··· Exercise data ···

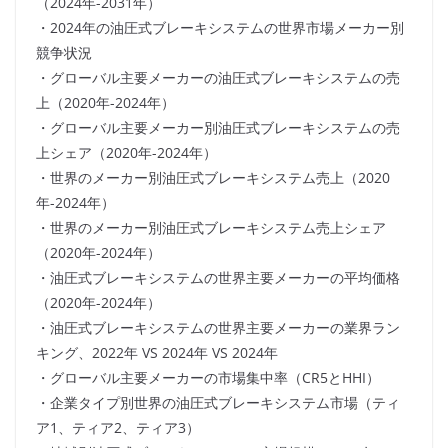
（2024年-2031年）
・2024年の油圧式ブレーキシステムの世界市場メーカー別
競争状況
・グローバル主要メーカーの油圧式ブレーキシステムの売
上（2020年-2024年）
・グローバル主要メーカー別油圧式ブレーキシステムの売
上シェア（2020年-2024年）
・世界のメーカー別油圧式ブレーキシステム売上（2020
年-2024年）
・世界のメーカー別油圧式ブレーキシステム売上シェア
（2020年-2024年）
・油圧式ブレーキシステムの世界主要メーカーの平均価格
（2020年-2024年）
・油圧式ブレーキシステムの世界主要メーカーの業界ラン
キング、2022年 VS 2024年 VS 2024年
・グローバル主要メーカーの市場集中率（CR5とHHI）
・企業タイプ別世界の油圧式ブレーキシステム市場（ティ
ア1、ティア2、ティア3）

···

All the data above is to be transcribed exactly, with no pictures included.

__Exercise answer__:
（2024年-2031年）
・2024年の油圧式ブレーキシステムの世界市場メーカー別
競争状況
・グローバル主要メーカーの油圧式ブレーキシステムの売
上（2020年-2024年）
・グローバル主要メーカー別油圧式ブレーキシステムの売
上シェア（2020年-2024年）
・世界のメーカー別油圧式ブレーキシステム売上（2020
年-2024年）
・世界のメーカー別油圧式ブレーキシステム売上シェア
（2020年-2024年）
・油圧式ブレーキシステムの世界主要メーカーの平均価格
（2020年-2024年）
・油圧式ブレーキシステムの世界主要メーカーの業界ラン
キング、2022年 VS 2024年 VS 2024年
・グローバル主要メーカーの市場集中率（CR5とHHI）
・企業タイプ別世界の油圧式ブレーキシステム市場（ティ
ア1、ティア2、ティア3）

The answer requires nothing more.